What the Judiciary Committee Should Ask Wayne LaPierre

by Frank Smyth, January 29, 2013, TheProgressive.org

On Wednesday, the Senate Judiciary Committee will hold a hearing on gun violence featuring testimony from the NRA’s Wayne LaPierre, as well as Mark Kelly, the husband of former Representative Gabrielle Giffords, Democrat of Arizona, who was shot in the head while holding a public meeting in her district two years ago.

Members of the Judiciary Committee should take the opportunity to press LaPierre on whether his organization truly represents the views of most American gun owners–and on what, specifically those views are.

While the NRA boasts a 4 million strong membership, it has a secretive and tightly controlled process for choosing its board of directors.

That’s why journalists did not find out that one of the NRA’s most trusted, top officials lives just a few miles from Sandy Hook Elementary School in Newtown, Connecticut.

Patricia A. Clark, a longtime Newtown resident, is chairman of the NRA’s shadowy, but powerful nominating committee.

She is also an instructor in the Eddie Eagle GunSafe program–heralded right after the Newtown tragedy on NBC’s “Meet the Press” by Wayne LaPierre–but she has been on the NRA’s governing board of directors since 1999, entrusted with ensuring that the NRA board’s own ruling clique remains in power.

I have spoken with numerous NRA members who complain about the obscure, Politburo-like governance of the NRA, which keeps ordinary members in the dark about how the organization is run and by whom.

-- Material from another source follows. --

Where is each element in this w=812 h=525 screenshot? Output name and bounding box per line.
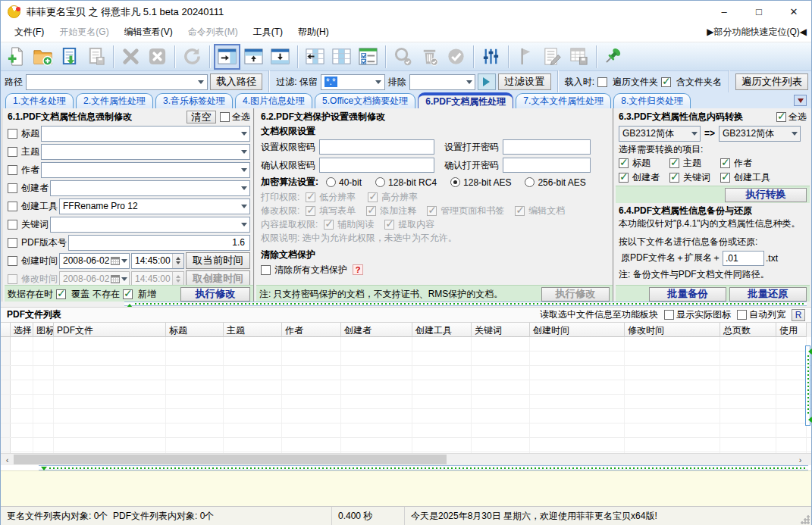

One of the figures whom the NRA board quietly appointed to the 2012 Nominating Committee is George Kollitides II, the chief executive of one of America’s largest consortiums of gun manufacturers. Kollitides last year also became head of the consortium Freedom Group, which includes the company that made the Bushmaster semi-automatic rifle used not just at the Sandy Hook school in Newtown, Connecticut, but also at last year’s movie theater shooting in Aurora, Colorado, and, a decade before, by the DC sniper in and around Washington.

The NRA’s executive vice president and chief executive officer, Wayne LaPierre, has artfully managed the gun lobby’s message for more than 20 years. His skills include knowing what not to say and when.

A little more than one week after the Newtown shooting on “Meet the Press” with David Gregory, LaPierre made a wholly pragmatic (and not necessarily convincing) argument. When asked whether he would support any gun control measures including restrictions on high-capacity magazines, LaPierre replied, “We don’t think it works, and we’re not going to support it.”

Instead he said the NRA will “support what works,” making the case to put armed guards or police in every school. LaPierre’s TV comments then and in a “no-questions” press conference right after Sandy Hook seemed to resonate, as, for weeks, news outlets explored how and whether armed guards in schools might work.

But the main argument driving the modern NRA is not a pragmatic, but an ideological one.

“American gun owners will never surrender our Second Amendment freedom. Period,” LaPierre said in July, expressing the NRA’s opposition to a proposed U.N. Arms Trade Treaty. “Our Second Amendment is freedom’s most valuable, most cherished, most irreplaceable idea. History proves it. When you ignore the right of good people to own firearms to protect their freedom, you become the enablers of future tyrants whose regimes will destroy millions and millions of defenseless lives.”

That statement suggests the NRA sees the Second Amendment as being more important that all nine other articles of the Bill of Rights, or any other principle or article of government including perhaps the original U.S. Constitution that became law by itself several years before.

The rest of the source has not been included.